(Transcribed page contents)
*** Block opens ***

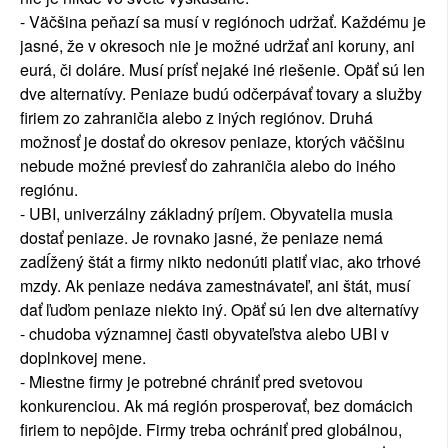
- Väčšina peňazí sa musí v regiónoch udržať. Každému je
jasné, že v okresoch nie je možné udržať ani koruny, ani
eurá, či doláre. Musí prísť nejaké iné riešenie. Opäť sú len
dve alternatívy. Peniaze budú odčerpávať tovary a služby
firiem zo zahraničia alebo z iných regiónov. Druhá
možnosť je dostať do okresov peniaze, ktorých väčšinu
nebude možné previesť do zahraničia alebo do iného
regiónu.
- UBI, univerzálny základný príjem. Obyvatelia musia
dostať peniaze. Je rovnako jasné, že peniaze nemá
zadĺžený štát a firmy nikto nedonúti platiť viac, ako trhové
mzdy. Ak peniaze nedáva zamestnávateľ, ani štát, musí
dať ľuďom peniaze niekto iný. Opäť sú len dve alternatívy
- chudoba významnej časti obyvateľstva alebo UBI v
doplnkovej mene.
- Miestne firmy je potrebné chrániť pred svetovou
konkurenciou. Ak má región prosperovať, bez domácich
firiem to nepôjde. Firmy treba ochrániť pred globálnou,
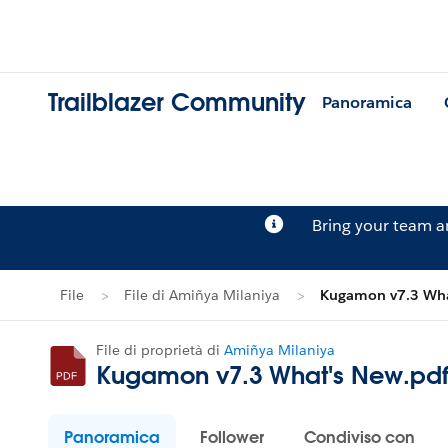
Trailblazer Community
Panoramica
Bring your team 
File
File di Amiñya Milaniya
Kugamon v7.3 Wha
File di proprietà di
Amiñya Milaniya
Kugamon v7.3 What's New.pd
Panoramica
Follower
Condiviso con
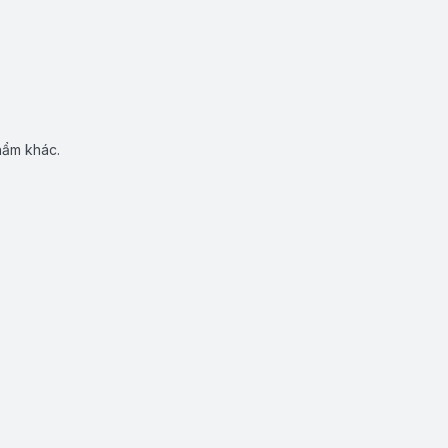
hẩm khác.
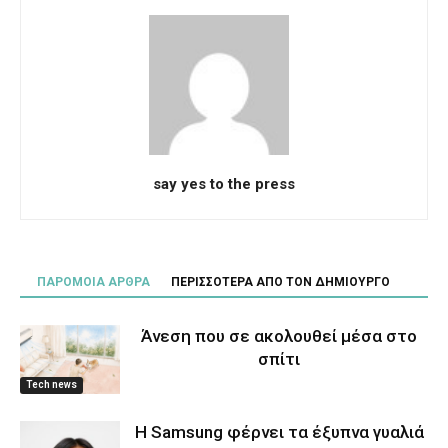
say yes to the press
ΠΑΡΟΜΟΙΑ ΑΡΘΡΑ
ΠΕΡΙΣΣΟΤΕΡΑ ΑΠΟ ΤΟΝ ΔΗΜΙΟΥΡΓΟ
Άνεση που σε ακολουθεί μέσα στο
σπίτι
Tech news
Η Samsung φέρνει τα έξυπνα γυαλιά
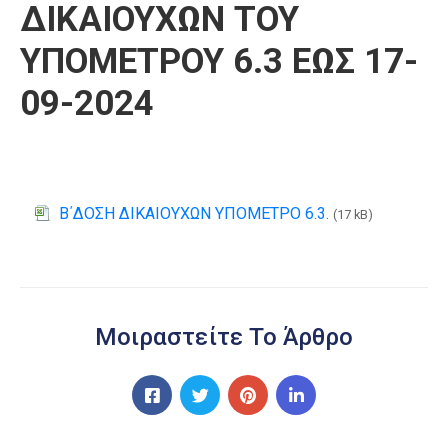
ΔΙΚΑΙΟΥΧΩΝ ΤΟΥ
ΥΠΟΜΕΤΡΟΥ 6.3 ΕΩΣ 17-
09-2024
Β΄ΔΟΣΗ ΔΙΚΑΙΟΥΧΩΝ ΥΠΟΜΕΤΡΟ 6.3.
(17 kB)
Μοιραστείτε Το Άρθρο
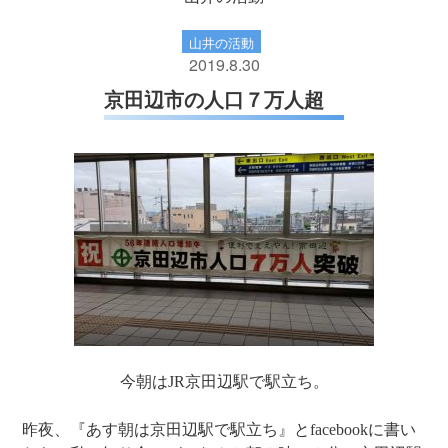
山井の活動
2019.8.30
京田辺市の人口７万人超
今朝はJR京田辺駅で駅立ち。
昨夜、『あす朝は京田辺駅で駅立ち』とfacebookに書い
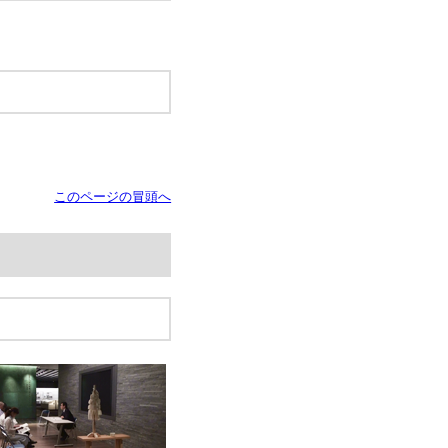
このページの冒頭へ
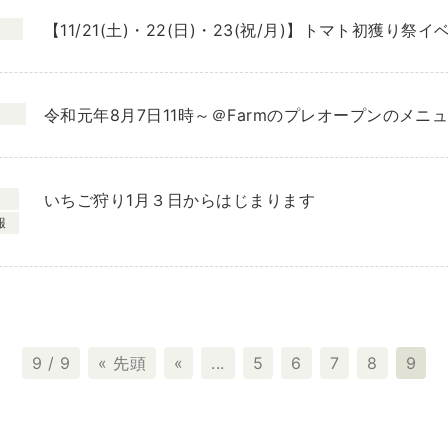
【11/21(土)・22(日)・23(祝/月)】トマト初獲り祭
令和元年8月7日11時～＠Farmのプレオープンのメニ
ト
いちご狩り1月３日からはじまります
報
9 / 9
« 先頭
«
...
5
6
7
8
9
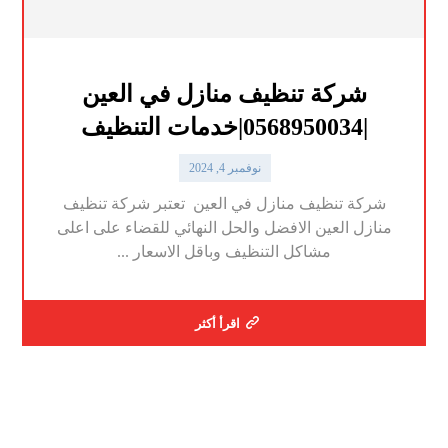
شركة تنظيف منازل في العين
|0568950034|خدمات التنظيف
نوفمبر 4, 2024
شركة تنظيف منازل في العين تعتبر شركة تنظيف
منازل العين الافضل والحل النهائي للقضاء على اعلى
مشاكل التنظيف وباقل الاسعار ...
اقرأ أكثر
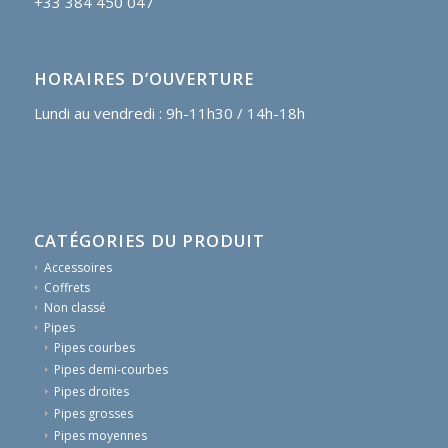
+33 384 450 047
HORAIRES D’OUVERTURE
Lundi au vendredi : 9h-11h30 / 14h-18h
CATÉGORIES DU PRODUIT
Accessoires
Coffrets
Non classé
Pipes
Pipes courbes
Pipes demi-courbes
Pipes droites
Pipes grosses
Pipes moyennes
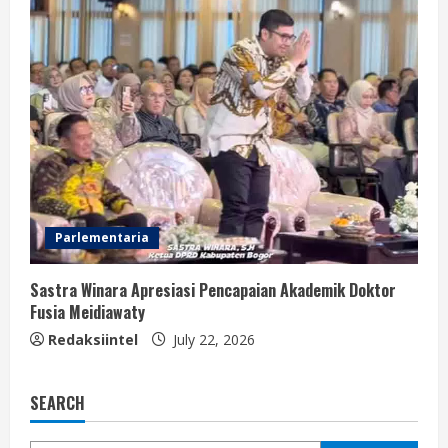
Parlementaria
Sastra Winara Apresiasi Pencapaian Akademik Doktor
Fusia Meidiawaty
Redaksiintel
July 22, 2026
SEARCH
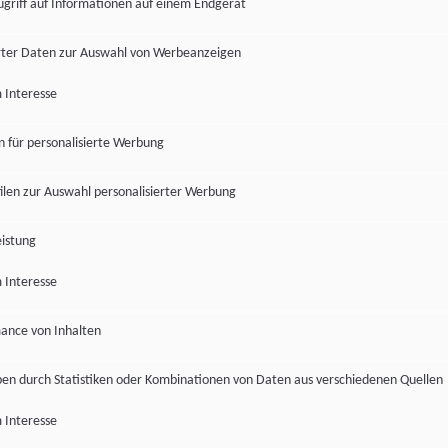
ugriff auf Informationen auf einem Endgerät
ter Daten zur Auswahl von Werbeanzeigen
 Interesse
en für personalisierte Werbung
len zur Auswahl personalisierter Werbung
istung
 Interesse
ance von Inhalten
pen durch Statistiken oder Kombinationen von Daten aus verschiedenen Quellen
 Interesse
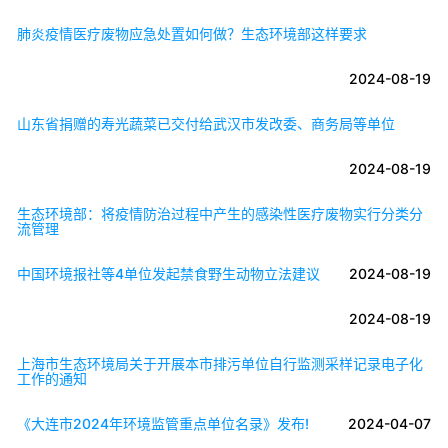
肺炎疫情医疗废物应急处置如何做？生态环境部这样要求
2024-08-19
山东省捐赠的寿光蔬菜已交付给武汉市发改委、商务局等单位
2024-08-19
生态环境部：将疫情防治过程中产生的感染性医疗废物实行分类分
流管理
中国环境报社等4单位发起禁食野生动物立法建议
2024-08-19
2024-08-19
上海市生态环境局关于开展本市排污单位自行监测采样记录电子化
工作的通知
《大连市2024年环境监管重点单位名录》发布!
2024-04-07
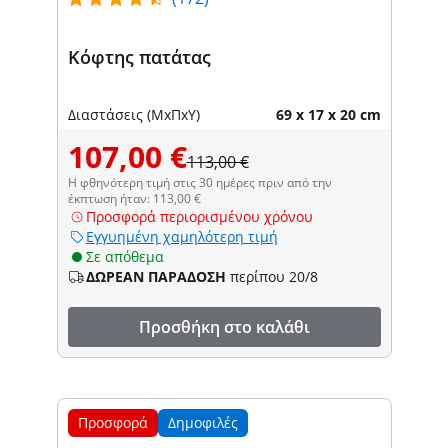
Κόφτης πατάτας
Διαστάσεις (ΜxΠxΥ)
69 x 17 x 20 cm
107,00 €
113,00 €
Η φθηνότερη τιμή στις 30 ημέρες πριν από την
έκπτωση ήταν: 113,00 €
Προσφορά περιορισμένου χρόνου
Εγγυημένη χαμηλότερη τιμή
Σε απόθεμα
ΔΩΡΕΑΝ ΠΑΡΑΔΟΣΗ
περίπου 20/8
Προσθήκη στο καλάθι
Προσφορά
Δημοφιλές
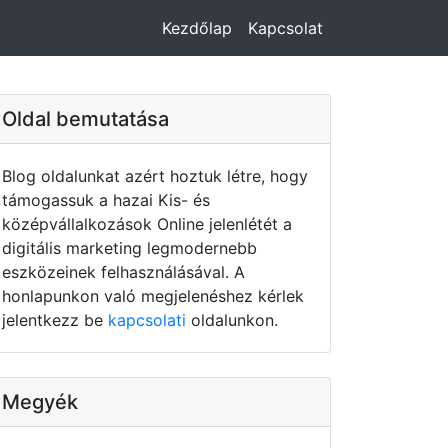
Kezdőlap
Kapcsolat
Oldal bemutatása
Blog oldalunkat azért hoztuk létre, hogy
támogassuk a hazai Kis- és
középvállalkozások Online jelenlétét a
digitális marketing legmodernebb
eszközeinek felhasználásával. A
honlapunkon való megjelenéshez kérlek
jelentkezz be
kapcsolati
oldalunkon.
Megyék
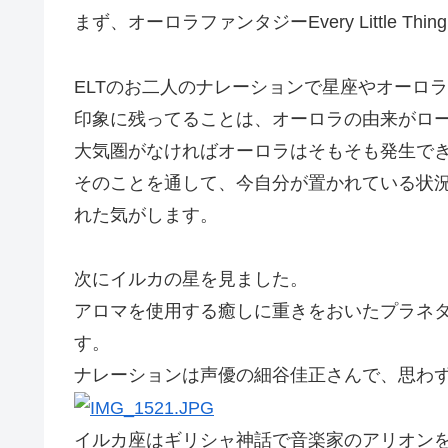
まず、オーロラファンタジーEvery Little Th
ELTのお二人のナレーションで星座やオーロ
印象に残ってることは、オーロラの由来がロ
大気圏がなければオーロラはそもそも発生で
そのことを通して、今自分が置かれている状
れた気がします。
次にイルカの星を見ました。
アロマを使用する癒しに重きをおいたプラネ
す。
ナレーションは声優の細谷佳正さんで、思わ
イルカ座はギリシャ神話で音楽家のアリオン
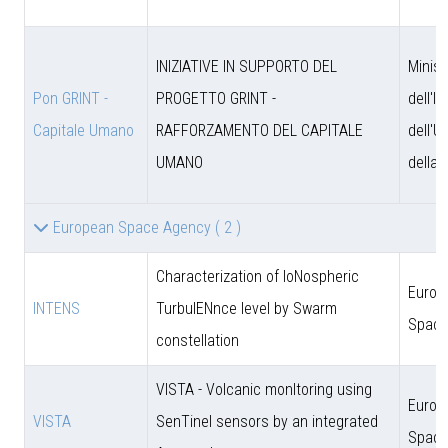
INIZIATIVE IN SUPPORTO DEL
Minist
Pon GRINT -
PROGETTO GRINT -
dell'I
Capitale Umano
RAFFORZAMENTO DEL CAPITALE
dell'U
UMANO
della 
European Space Agency
( 2 )
Characterization of IoNospheric
Europ
INTENS
TurbulENnce level by Swarm
Space
constellation
VISTA - Volcanic monItoring using
Europ
VISTA
SenTinel sensors by an integrated
Space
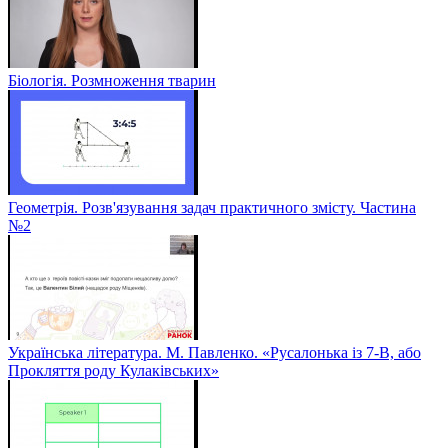
Біологія. Розмноження тварин
Геометрія. Розв'язування задач практичного змісту. Частина
№2
Українська література. М. Павленко. «Русалонька із 7-В, або
Прокляття роду Кулаківських»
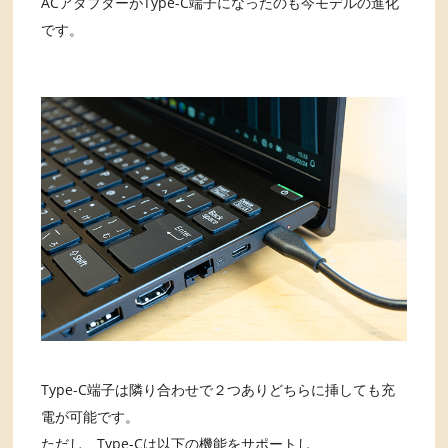
ACアダプターがType-C端子になったのも今モデルの進化
です。
Type-C端子は隣り合わせで２つありどちらに挿しても充
電が可能です。
ただし、Type-Cは以下の機能をサポートし、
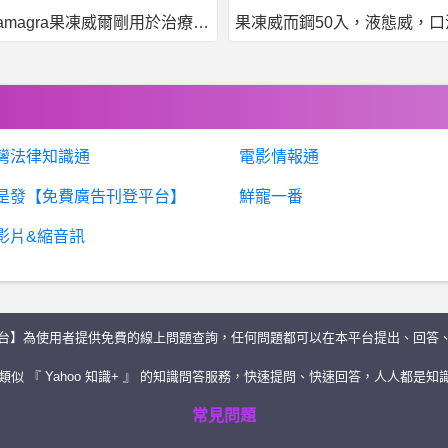
印度kamagra果凍威爾剛用於治療男性勃起功能障礙
果凍威而鋼50入，液態威，口溶速效
灣法律知識通
電影情報通
是發【免費廣告刊登平台】
鮮寵一番
影片&縮音訊
台】為使用者提供免費的線上問題查詢，任何問題都可以在本平台提出、回答
似 『 Yahoo 知識+ 』 的知識問答服務，快速提問、快速回答，人人都是知識
常見問題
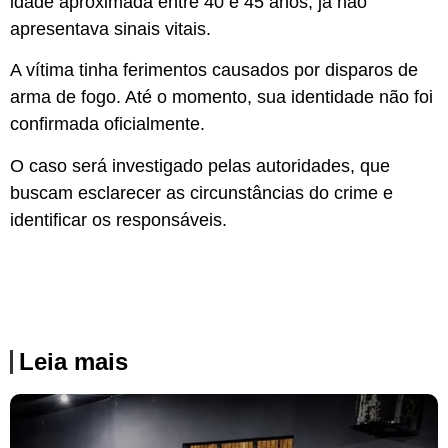
idade aproximada entre 40 e 45 anos, já não
apresentava sinais vitais.
A vítima tinha ferimentos causados por disparos de
arma de fogo. Até o momento, sua identidade não foi
confirmada oficialmente.
O caso será investigado pelas autoridades, que
buscam esclarecer as circunstâncias do crime e
identificar os responsáveis.
Leia mais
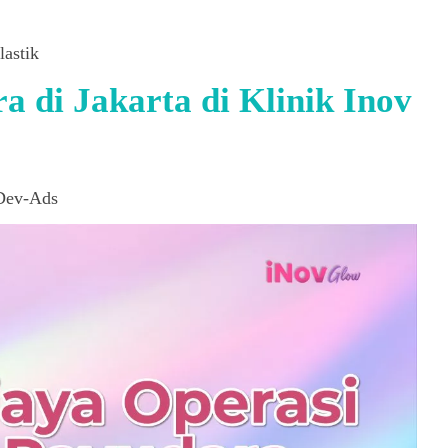
lastik
 di Jakarta di Klinik Inov
ev-Ads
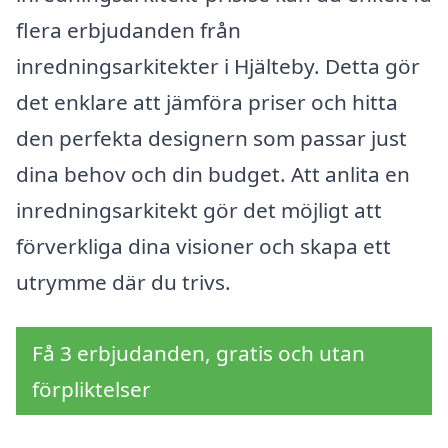
flera erbjudanden från
inredningsarkitekter i Hjälteby. Detta gör
det enklare att jämföra priser och hitta
den perfekta designern som passar just
dina behov och din budget. Att anlita en
inredningsarkitekt gör det möjligt att
förverkliga dina visioner och skapa ett
utrymme där du trivs.
Få 3 erbjudanden, gratis och utan
förpliktelser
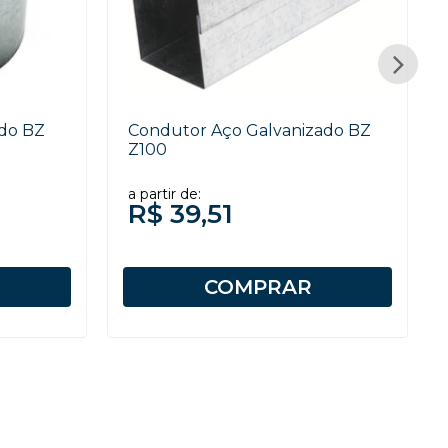
ado BZ
Condutor Aço Galvanizado BZ
Z100
a partir de:
R$ 39,51
COMPRAR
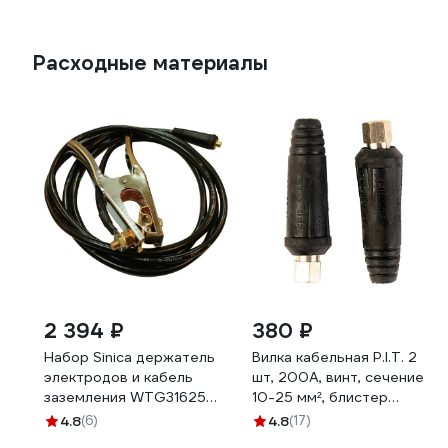
Расходные материалы
2 394 ₽
380 ₽
Набор Sinica держатель
Вилка кабельная P.I.T. 2
электродов и кабель
шт, 200A, винт, сечение
заземления WTG31625
10-25 мм², блистер
100162
AWDA01-1025
4.8
(6)
4.8
(17)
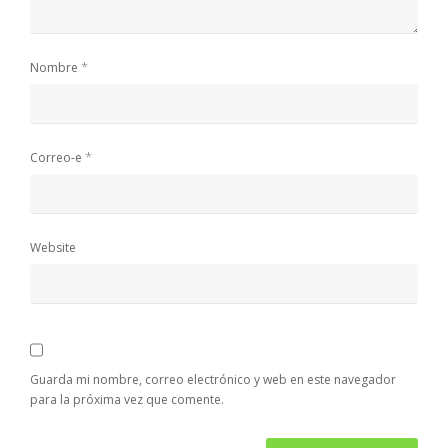
*
Nombre
*
Correo-e
Website
Guarda mi nombre, correo electrónico y web en este navegador
para la próxima vez que comente.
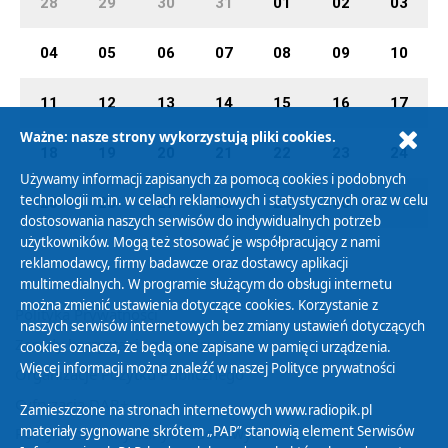
28
29
30
31
01
02
03
04
05
06
07
08
09
10
11
12
13
14
15
16
17
Ważne: nasze strony wykorzystują pliki cookies.
18
19
20
21
22
23
24
Używamy informacji zapisanych za pomocą cookies i podobnych
technologii m.in. w celach reklamowych i statystycznych oraz w celu
25
26
27
28
29
30
01
dostosowania naszych serwisów do indywidualnych potrzeb
użytkowników. Mogą też stosować je współpracujący z nami
reklamodawcy, firmy badawcze oraz dostawcy aplikacji
multimedialnych. W programie służącym do obsługi internetu
można zmienić ustawienia dotyczące cookies. Korzystanie z
Polityka Prywatności
naszych serwisów internetowych bez zmiany ustawień dotyczących
Zasady korzystania z Serwisu
cookies oznacza, że będą one zapisane w pamięci urządzenia.
Więcej informacji można znaleźć w naszej
Polityce prywatności
Organizacje Pożytku Publicznego
Cyfryzacja DAB+
Zamieszczone na stronach internetowych www.radiopik.pl
materiały sygnowane skrótem „PAP” stanowią element Serwisów
Polityka ochrony danych osobowych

*** Block closes ***

Using the records above, return word for word the lines that begin at the one containing "pen durch Statistiken" and end at the one containing "arma de fogo.", both of them included and no pictures.

pen durch Statistiken oder Kombinationen von Daten aus verschiedenen Quellen
 Interesse
肺炎疫情医疗废物应急处置如何做？生态环境部这样要求
2024-08-19
山东省捐赠的寿光蔬菜已交付给武汉市发改委、商务局等单位
2024-08-19
生态环境部：将疫情防治过程中产生的感染性医疗废物实行分类分
流管理
中国环境报社等4单位发起禁食野生动物立法建议
2024-08-19
2024-08-19
上海市生态环境局关于开展本市排污单位自行监测采样记录电子化
工作的通知
《大连市2024年环境监管重点单位名录》发布!
2024-04-07
Κόφτης πατάτας
Διαστάσεις (ΜxΠxΥ)
69 x 17 x 20 cm
107,00 €
113,00 €
Η φθηνότερη τιμή στις 30 ημέρες πριν από την
έκπτωση ήταν: 113,00 €
Προσφορά περιορισμένου χρόνου
Εγγυημένη χαμηλότερη τιμή
Σε απόθεμα
ΔΩΡΕΑΝ ΠΑΡΑΔΟΣΗ
περίπου 20/8
Προσθήκη στο καλάθι
Προσφορά
Δημοφιλές
Kezdőlap
Kapcsolat
Oldal bemutatása
Blog oldalunkat azért hoztuk létre, hogy
támogassuk a hazai Kis- és
középvállalkozások Online jelenlétét a
digitális marketing legmodernebb
eszközeinek felhasználásával. A
honlapunkon való megjelenéshez kérlek
jelentkezz be
kapcsolati
oldalunkon.
Megyék
まず、オーロラファンタジーEvery Little Th
ELTのお二人のナレーションで星座やオーロ
印象に残ってることは、オーロラの由来がロ
大気圏がなければオーロラはそもそも発生で
そのことを通して、今自分が置かれている状
れた気がします。
次にイルカの星を見ました。
アロマを使用する癒しに重きをおいたプラネ
す。
ナレーションは声優の細谷佳正さんで、思わ
イルカ座はギリシャ神話で音楽家のアリオン
INIZIATIVE IN SUPPORTO DEL
Minist
Pon GRINT -
PROGETTO GRINT -
dell'I
Capitale Umano
RAFFORZAMENTO DEL CAPITALE
dell'U
UMANO
della 
European Space Agency
( 2 )
Characterization of IoNospheric
Europ
INTENS
TurbulENnce level by Swarm
Space
constellation
VISTA - Volcanic monItoring using
Europ
VISTA
SenTinel sensors by an integrated
Space
Біологія. Розмноження тварин
Геометрія. Розв'язування задач практичного змісту. Частина
№2
Українська література. М. Павленко. «Русалонька із 7-В, або
Прокляття роду Кулаківських»
ACアダプターがType-C端子になったのも今モデルの進化
です。
Type-C端子は隣り合わせで２つありどちらに挿しても充
電が可能です。
ただし、Type-Cは以下の機能をサポートし、
印度kamagra果凍威爾剛用於治療男性勃起功能障礙
果凍威而鋼50入，液態威，口溶速效
灣法律知識通
電影情報通
是發【免費廣告刊登平台】
鮮寵一番
影片&縮音訊
台】為使用者提供免費的線上問題查詢，任何問題都可以在本平台提出、回答
似 『 Yahoo 知識+ 』 的知識問答服務，快速提問、快速回答，人人都是知識
常見問題
idade aproximada entre 40 e 45 anos, já não
apresentava sinais vitais.
A vítima tinha ferimentos causados por disparos de
arma de fogo. Até o momento, sua identidade não foi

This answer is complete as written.